Submission ID: 4
Just have a question about ASA in regards to administering the drug for new onset cardiac ischemic rhythms. An example would be a patient in 2nd degree type 2 heart block with no other cardiac ischemia signs/symptoms but has no history of a heart block before medics completed an assessment on the patient. With the possibility of the heart block being caused by ischemia can we give ASA ? Other cardiac rhythms that could be treated with ASA because of possible ischemia are BI/ Trigeminy PVCs/ runs of vtach/ 3RD degree block with no pervious history until medic assessment on scene.
Thank you for the question. While one of the foremost causes of arrhythmia is ischemia it should be noted that this is not a sole cause and therefore ASA would not always be a beneficial treatment option in the setting of arrhythmia.

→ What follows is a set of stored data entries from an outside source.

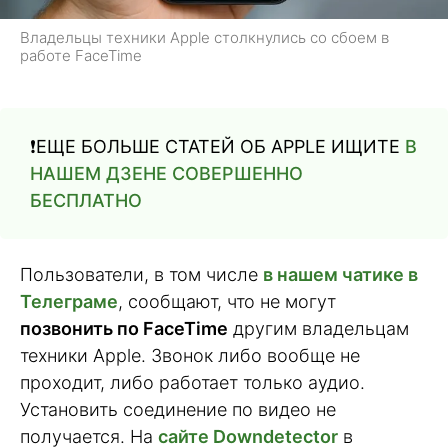
Владельцы техники Apple столкнулись со сбоем в
работе FaceTime
❗️ЕЩЕ БОЛЬШЕ СТАТЕЙ ОБ APPLE ИЩИТЕ
В
НАШЕМ ДЗЕНЕ СОВЕРШЕННО
БЕСПЛАТНО
Пользователи, в том числе
в нашем чатике в
Телеграме
, сообщают, что не могут
позвонить по FaceTime
другим владельцам
техники Apple. Звонок либо вообще не
проходит, либо работает только аудио.
Установить соединение по видео не
получается. На
сайте Downdetector
в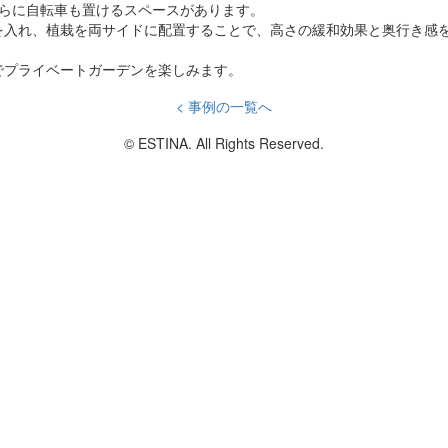
さらに自転車も置けるスペースがあります。
を入れ、植栽を両サイドに配置することで、高さの緩和効果と奥行き感
でプライベートガーデンを楽しみます。
< 事例の一覧へ
© ESTINA. All Rights Reserved.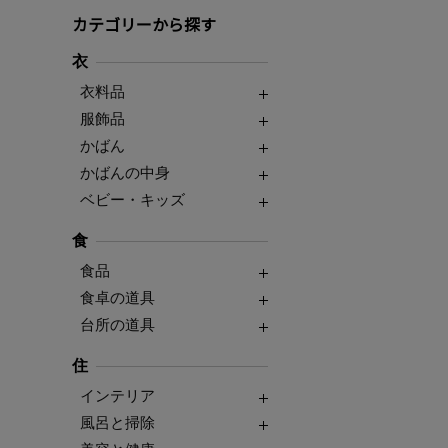
カテゴリーから探す
衣
衣料品
服飾品
かばん
かばんの中身
ベビー・キッズ
食
食品
食卓の道具
台所の道具
住
インテリア
風呂と掃除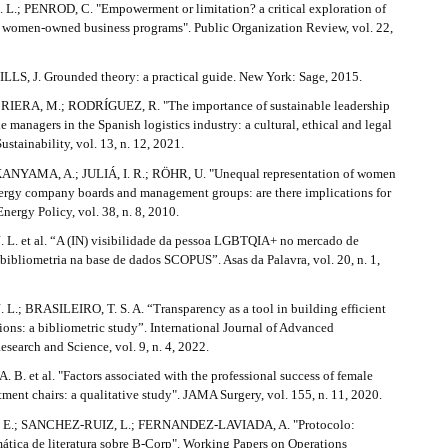
L.; PENROD, C. "Empowerment or limitation? a critical exploration of
e women-owned business programs". Public Organization Review, vol. 22,
LLS, J. Grounded theory: a practical guide. New York: Sage, 2015.
RIERA, M.; RODRÍGUEZ, R. "The importance of sustainable leadership
 managers in the Spanish logistics industry: a cultural, ethical and legal
ustainability, vol. 13, n. 12, 2021.
YAMA, A.; JULIÁ, I. R.; RÖHR, U. "Unequal representation of women
ergy company boards and management groups: are there implications for
Energy Policy, vol. 38, n. 8, 2010.
L. et al. “A (IN) visibilidade da pessoa LGBTQIA+ no mercado de
bibliometria na base de dados SCOPUS”. Asas da Palavra, vol. 20, n. 1,
L.; BRASILEIRO, T. S. A. “Transparency as a tool in building efficient
tions: a bibliometric study”. International Journal of Advanced
search and Science, vol. 9, n. 4, 2022.
. et al. "Factors associated with the professional success of female
tment chairs: a qualitative study". JAMA Surgery, vol. 155, n. 11, 2020.
E.; SANCHEZ-RUIZ, L.; FERNANDEZ-LAVIADA, A. "Protocolo:
mática de literatura sobre B-Corp". Working Papers on Operations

We would advise that Paramedics use caution when looking to treat patients outside of their intended directives. In your example of a patient who presents asymptomatically with a (presumably) new onset AV block, one would want to ensure that a thorough assessment has been conducted to rule out any subtle signs of ischemia (weakness, shortness of breath, change in exercise tolerance) while at the same time taking in the overall clinical presentation and obtaining a sound past medical history.
If at this point you feel that a particular intervention (ASA or otherwise) would be of benefit to your patient, yet remains outside of your intended treatment directive, we would advise that you utilize the BHP patch process to discuss your findings with one of our physicians. We will always encourage and support Paramedics who use critical thinking and actively advocate for their patients best interests.